The 'Linux folks' have been working on this for quite awhile, if it weren't for licensing incompatibilities with ZFS, they'd likely already have it.

ComputerGuru · on Jan 17, 2012

The 'Linux folks' have been working on this for quite awhile, if it weren't for licensing incompatibilities with ZFS, they'd likely already have it.

If you'll pardon my saying so, that's because it's not 'the Linux folks' that have been working on it - it's other non-'Linux folk' companies (cough RIP, Sun cough) that took it upon themselves to make a better filesystem for their (coincidentally, and nothing to do with Linux) open source operating systems. The closest the 'Linux folks' got was ReiserFS under Hans Reieser, who's work was largely rejected by the mainstream 'Linux folks' working on the kernel... until the months just before his arrest and conviction for the murder of his wife.

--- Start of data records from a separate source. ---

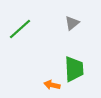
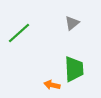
green line: moved 1 px left, 4 px down
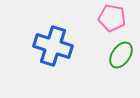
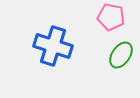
pink pentagon: moved 1 px left, 1 px up
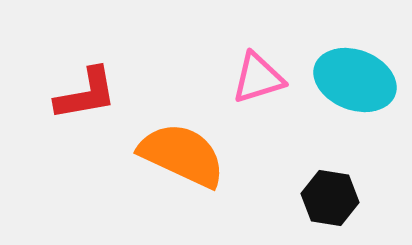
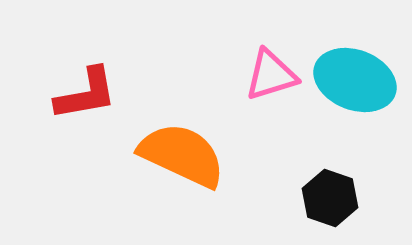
pink triangle: moved 13 px right, 3 px up
black hexagon: rotated 10 degrees clockwise
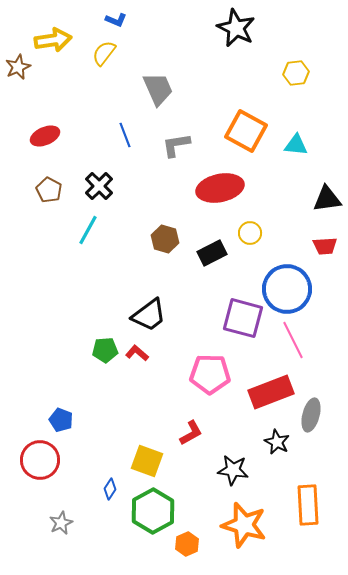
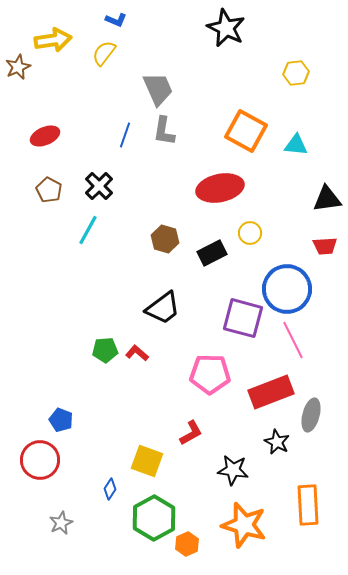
black star at (236, 28): moved 10 px left
blue line at (125, 135): rotated 40 degrees clockwise
gray L-shape at (176, 145): moved 12 px left, 14 px up; rotated 72 degrees counterclockwise
black trapezoid at (149, 315): moved 14 px right, 7 px up
green hexagon at (153, 511): moved 1 px right, 7 px down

ZFS has as much to do with Linux as NTFS has to do with Linux - developed wholly outside of the Linux community by people not in the Linux community nor associated with the Linux community, with implementations available for Linux that are not redistributable with the kernel for patent- or licensing-related reasons.

But, yes, BtrFS (developed by Oracle) is indeed a 'Linux folk' attempt at creating a modern filesystem. And BtrFS does indeed predate ReFS.

mappu · on Jan 17, 2012

Note that booting from BtrFS is pretty difficult, if at all possible, putting it on similar footing to ReFS/Protogon.

mbell · on Jan 17, 2012

The GRUB update in May 2011 added support for booting both ZFS and btrfs. If your having issue all you need to do is update grub to get proper support.

icebraining · on Jan 17, 2012

which you can use via FUSE in linux

There's also a native port: http://zfsonlinux.org/

detay · on Jan 17, 2012

Quote: "With this in mind, we will implement ReFS in a staged evolution of the feature: first as a storage system for Windows Server, then as storage for clients, and then ultimately as a boot volume. This is the same approach we have used with new file systems in the past."

So it will be a bootable FS eventually.

obtu · on Jan 17, 2012

Grub can boot off BtrFS filesystems. There is one caveat remaining (bug 759772: grub's core.img needs to be embedded in the correct part of the btrfs partition). When using GPT (required with large disks) that part is already safely located on a 1MB GPT boot partition.

tlb · on Jan 17, 2012

If the boot partition has to be some other non-resilient FS, the whole system isn't very resilient.

rbanffy · on Jan 17, 2012

Wasn't it supposed to arrive in Vista?

Now, seriously, if I got a dollar for every new Windows filesystem announced for every next version of Windows and canned before launch, I'd be at least five dollars richer. By the time they deliver it, IF they deliver it, BtrFS will be widely used in Windows servers. ZFS already is way more advanced than what they propose.

The only major change I saw was when Microsoft ditched HPFS to go with NTFS.

contextfree · on Jan 17, 2012

"Wasn't it supposed to arrive in Vista?"

No. WinFS was not a filesystem, it was an application layer on top of NTFS (and SQL).

In fact the changes to the underlying filesystem originally motivated by WinFS (i.e. TxF) did make it into Vista.

4ad · on Jan 17, 2012

NT was designed to use NTFS from the start. Because NT was originally NT OS/2, it was also supposed to be able to use HPFS, but NTFS was always the primary filesystem.

BTRFS on Windows?

And yes, ZFS is more advanced, at least from what can be deduced from this article.

rbanffy · on Jan 17, 2012

> BTRFS on Windows?

Sorry. Editing accident. Can't correct it anymore. I meant Linux servers, of course.

kirrmann · on Jan 16, 2012

Now finally Windows FS gets some love.

catch23 · on Jan 17, 2012

Seems like the opposite of love -- they're removing a large swath of features in order to bring some new ones in.

justncase80 · on Jan 17, 2012

Frankly, we don't see feature removal nearly enough these days. A move towards simplicity seems like a win.

catch23 · on Jan 17, 2012

Simplicity is not so useful in operating systems or filesystems though. There are enough "simple" filesystems out there -- the useful filesystems are the ones that aren't so simple. There's lots of great educational "simple" OSes, but nobody uses them for real work.